Special feature: TeenAg Exchange

A recent TeenAg trip to the US saw Southland student Kayla Calder spend time with bison and alpaca instead, and whet her appetite to continue her involvement in the world of farming

The TeenAg trip was a world apart from her Southland home base of Dipton, with bison encounters ranking as a definite highlight of the three-week US exchange for the 17-year-old. Kayla added wandering bison to her list of potential traffic hazards when driving overseas.

Students photograph bison in the Yellowstone National Park

"It was the trip of a lifetime. I had an amazing time. It was great to experience farming in other parts of the world," she says. The Southland Girls’ High student was one of six TeenAg members picked to take part in the sought-after exchange.

The group visited Yellowstone National Park, which has 10,000 hydrothermal features and is home to almost 5000 bison.

Many of the bison in the Yellowstone National Park aren’t phased by tourists

"I was surprised by how big bison are. They were everywhere, including on the roads," she says."One day we drove around a corner and had to slam on the brakes because there was a bison in the middle of the road.

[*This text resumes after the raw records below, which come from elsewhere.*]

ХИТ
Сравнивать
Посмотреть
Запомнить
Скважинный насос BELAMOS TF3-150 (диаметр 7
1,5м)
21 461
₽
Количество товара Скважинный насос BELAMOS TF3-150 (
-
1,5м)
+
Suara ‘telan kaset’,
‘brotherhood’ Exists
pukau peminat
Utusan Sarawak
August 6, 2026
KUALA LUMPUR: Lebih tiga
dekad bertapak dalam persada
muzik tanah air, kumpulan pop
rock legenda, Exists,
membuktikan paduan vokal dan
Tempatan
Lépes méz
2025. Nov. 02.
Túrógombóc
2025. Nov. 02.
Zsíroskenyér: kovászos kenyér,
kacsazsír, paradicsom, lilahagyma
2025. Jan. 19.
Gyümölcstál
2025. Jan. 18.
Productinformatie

"The animals are wild, but they’re so used to tourists and traffic that they wander wherever they like," the Year 13 student says. As part of the exchange, the TeenAg members attended the 4-H Congress in Bozeman, Montana. The four-day event attracted 350 students.

(Back) Rhiannon Simpson, Kayla Calder and Olivia Mackenzie. (Front) Mikayla McClennan, Tyla Bishop and Sarah Humphries.

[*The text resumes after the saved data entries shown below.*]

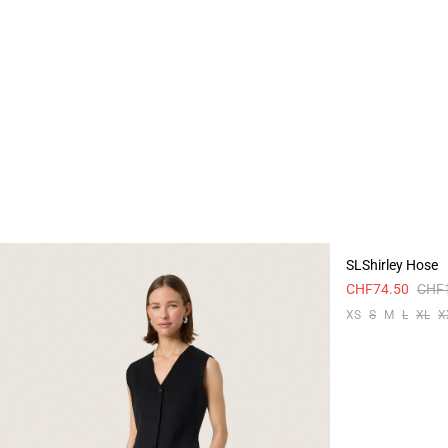
-50%
SLShirley Hose
CHF74.50
CHF
XS
S
M
L
XL
X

"I enjoyed getting to meet new people. Everyone was so friendly and easy to get along with," Kayla says. During the congress, Kayla took part in a livestock judging workshop and visited a farm with several hundred alpacas.

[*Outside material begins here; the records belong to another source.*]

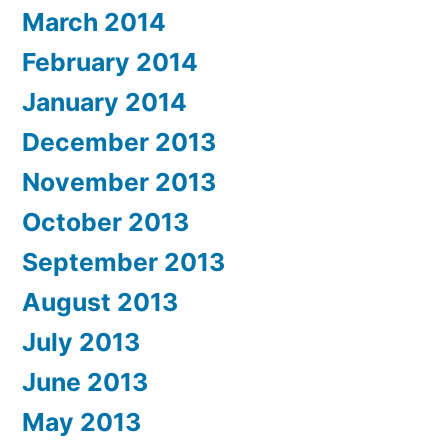
March 2014
February 2014
January 2014
December 2013
November 2013
October 2013
September 2013
August 2013
July 2013
June 2013
May 2013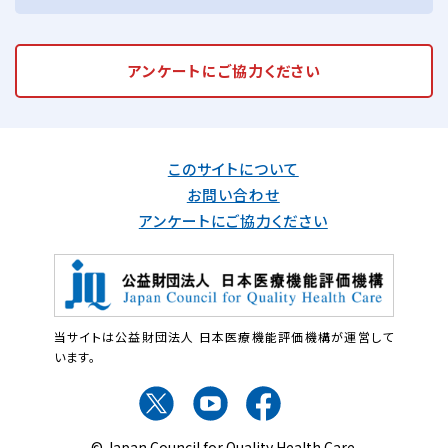
アンケートに
ご協力ください
このサイトについて
お問い合わせ
アンケートにご協力ください
当サイトは公益財団法人 日本医療機能評価機構が運営して
います。
© Japan Council for Quality Health Care.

"I found that field trip really interesting. I haven’t had much to do with alpacas; I’m from a sheep and beef farm."

Students got to watch the animals being shorn and learn more about their fibre and how they are farmed.

"Alpacas don’t produce a lot of milk, so sometimes the cria (baby alpacas) have to be bottle-fed," she says.

Kayla Calder cuddles a cria

"Their fibre is so soft. The farm uses it to produce blankets, jerseys, scarves, and other items of clothing."

Following the congress, Kayla was billeted with Morgan Stevenson, 16, and her family at Deer Lodge, northwest of Bozeman.

During the stay, Kayla visited the renowned Montana cattle stud Thomas Herefords at Gold Creek. The stud was started in 1957 and began using artificial insemination in the 1970s to advance its genetics faster.

Kayla Calder patting a horse

The business has 250 registered Hereford cows and sells 75 bulls and more than 50 registered females each year.

"That was an awesome experience. One of their bulls was named supreme champion Hereford at a national stock show," she says.

"I’ve made a number of connections in Montana, and I’d like to return to the state to work and grow my knowledge one day."

Taking in the sights of Montana

Kayla plans to study a Diploma in Agriculture at Lincoln University. The five other students on the exchange were Sarah Humphries from Southland, Olivia Mackenzie from Ashburton, Rhiannon Simpson from Timaru, Tyla Bishop from Oamaru, and Mikayla McClennan from Te Awamutu. 

The TeenAg exchange is part of New Zealand Young Farmers, a non-profit organisation with a focus on connecting communities and helping to grow future leaders.

A bison wanders through trees in the Yellostone National Park

A network of TeenAg clubs in high schools across New Zealand is designed to help attract students into the agri-food sector and hone their leadership skills. It’s hoped the inaugural exchange will become a biennial event.